Die Burger King-Enthüllungen sind relevanter TV-Journalismus von einem werbefinanzierten Sender, der in diesem Fall journalistische Maßstäbe höher schätzt als potentielle Werbegelder eines möglicherweise verschreckten Werbekunden. Dabei könnte Burger King als Lizenzgeber dankbar sein für den Hinweis auf die Missstände bei Franchisenehmer, schließlich fällt es auf eine international agierende Marke zurück. Das Risiko geht RTL ein - eine bewusste Entscheidung. Das ist ein mutiges Umfeld in dem man auch eine kritische Comedy-Show wie „Wie bitte?“ neu auflegen könnte. An eine Sendung dieser Art, die möglicherweise Werbekunden auf den Schlips treten könnte, traute sich in den vergangenen Jahren kein werbefinanzierter Sender mehr. Gleichzeitig stimmten am Montagabend auch die Quoten: 3,79 Millionen Zuschauer schalteten ein und bei den 14- bis 49-Jährigen gab es für die Reportage sogar den Tagessieg.
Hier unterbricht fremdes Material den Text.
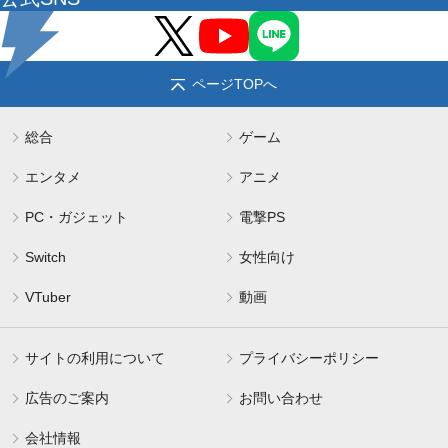
ページTOPへ
総合
ゲーム
エンタメ
アニメ
PC・ガジェット
電撃PS
Switch
女性向け
VTuber
動画
サイトの利用について
プライバシーポリシー
広告のご案内
お問い合わせ
会社情報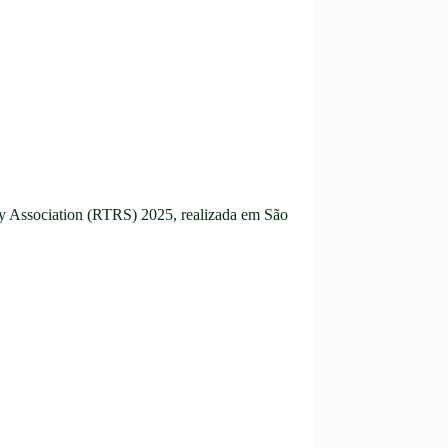
Soy Association (RTRS) 2025, realizada em São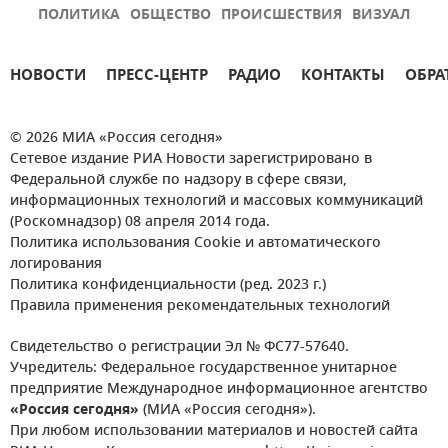
ПОЛИТИКА
ОБЩЕСТВО
ПРОИСШЕСТВИЯ
ВИЗУАЛ
НОВОСТИ
ПРЕСС-ЦЕНТР
РАДИО
КОНТАКТЫ
ОБРА
© 2026 МИА «Россия сегодня»
Сетевое издание РИА Новости зарегистрировано в
Федеральной службе по надзору в сфере связи,
информационных технологий и массовых коммуникаций
(Роскомнадзор) 08 апреля 2014 года.
Политика использования Cookie и автоматического
логирования
Политика конфиденциальности (ред. 2023 г.)
Правила применения рекомендательных технологий
Свидетельство о регистрации Эл № ФС77-57640.
Учредитель: Федеральное государственное унитарное
предприятие Международное информационное агентство
«Россия сегодня»
(МИА «Россия сегодня»).
При любом использовании материалов и новостей сайта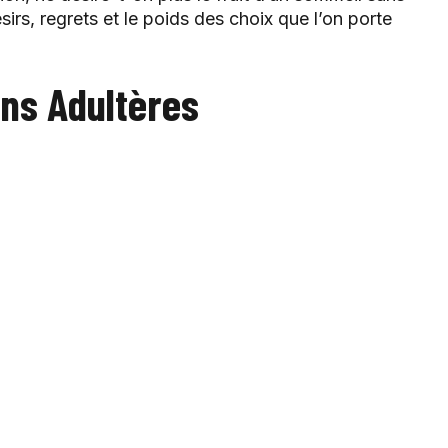
sirs, regrets et le poids des choix que l’on porte
ons Adultères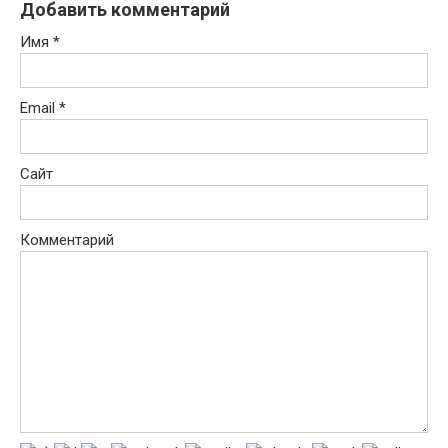
Добавить комментарий
Имя
*
Email
*
Сайт
Комментарий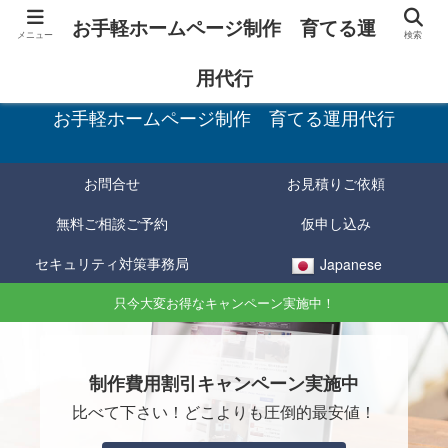
お手軽ホームページ制作 育てる運
メニュー
検索
お手軽に制作し、育てて確実に成果をあげる！
用代行
お手軽ホームページ制作 育てる運用代行
お問合せ
お見積りご依頼
無料ご相談ご予約
仮申し込み
セキュリティ対策事務局
Japanese
只今大変お得なキャンペーン実施中！
制作費用割引キャンペーン実施中
比べて下さい！どこよりも圧倒的最安値！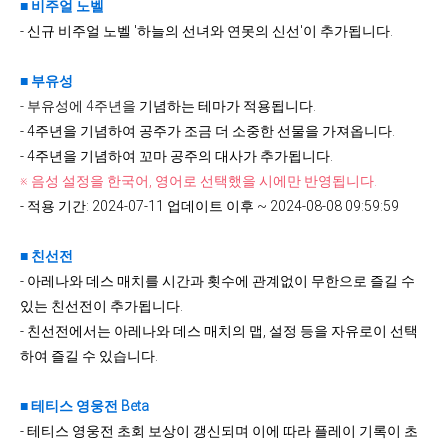
■ 비주얼 노벨
- 신규 비주얼 노벨 '하늘의 선녀와 연못의 신선'이 추가됩니다.
■ 부유성
- 부유성에 4주년을
기념하는 테마가 적용됩니다.
- 4주년을 기념하여 공주가 조금 더 소중한 선물을 가져옵니다.
- 4주년을 기념하여 꼬마 공주의 대사가 추가됩니다.
※ 음성 설정을 한국어, 영어로 선택했을 시에만 반영됩니다.
- 적용 기간: 2024-07-11 업데이트 이후 ~ 2024-08-08 09:59:59
■ 친선전
- 아레나와 데스 매치를 시간과 횟수에 관계없이 무한으로 즐길 수
있는 친선전이 추가됩니다.
- 친선전에서는 아레나와 데스 매치의 맵, 설정 등을 자유로이 선택
하여 즐길 수 있습니다.
■ 테티스 영웅전 Beta
- 테티스 영웅전 초회 보상이 갱신되며 이에 따라 플레이 기록이 초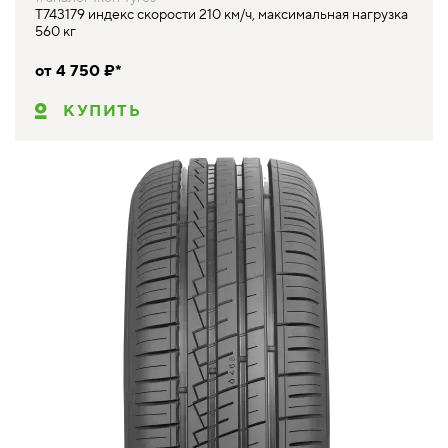
T743179 индекс скорости 210 км/ч, максимальная нагрузка
560 кг
от 4 750 ₽*
КУПИТЬ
„Team Wallraff - Reporter undercover“ und „Das Jenke Experiment“ machen allein natürlich noch keinen Sender. Aber Fernsehjournalismus mit einem Aufwand wie bei dieser Burger King-Recherche und diesen Kosten (schließlich lässt sich so etwas kaum wiederholen und ist ggf. mit juristischen Auseinandersetzungen behaftet) kann man auch nicht rund um die Uhr programmieren. Deswegen bleibt RTL logischerweise weiterhin ein Gemischtwarenladen. Der Kölner Sender steht deshalb vorerst auch weiterhin für Krawall-Unterhaltung mit Dieter Bohlen, leider immer noch trashige Nachmittagsunterhaltung und ein leider sehr überschaubares Programmangebot bei der eigenproduzierten Fiktion. Doch auch in diesen Bereichen tut sich etwas - nur deutlich langsamer. In der Primetime setzt RTL mit „Rising Star“ immerhin bald mal auf Casting ohne Bohlen. In der Daytime probiert man neue, nicht gescriptete Unterhaltungsformate aus und bei den fiktionalen Eigenproduktionen will man erklärtermaßen vom peinlichen „Helden“-Desaster gelernt haben und neue Wege einschlagen.

Ein Tanker wie RTL ändert seinen Kurs nur langsam, doch die schon jetzt erkennbare Richtung ist richtig und ist über Köln-Deutz hinaus ein richtiges Signal für das deutsche Fernsehen. Das braucht Relevanz um sich abzuheben von immer neuen VoD-Angeboten. Durch zu exzessives Berieselungsfernsehen in Wiederholungsschleife haben sich die linearen Programmanbieter über Jahre hinweg selbst ins Abseits geschossen. Es braucht Anker im Programm, die wieder das sind, was die Amerikaner als Must-See-TV bezeichnen. Diese Relevanz kann entstehen, wenn Fernsehen einen Mehrwert liefert wie bei den Erkenntnissen durch „Team Wallraff“ oder eine Nation darüber spricht und man es gesehen haben muss, um mitzureden. „Der Weg ins Feuilleton führt manchmal durch den Dschungel“, scherzte RTL-Geschäftsführer Hoffmann vergangenen Sommer selbst. Er sprach vom Stachel den RTL nicht verlieren will. Deswegen wird es bei RTL auch weiterhin die große Unterhaltung geben über deren Relevanz und manchmal auch Qualität man streiten kann.

Wenn dazwischen aber Programmfarben wie „Team Wallraff“ oder auch „Das Jenke Experiment“ einen Platz finden, ist jedoch schon viel gewonnen. Kurs halten, Kapitän Hoffmann.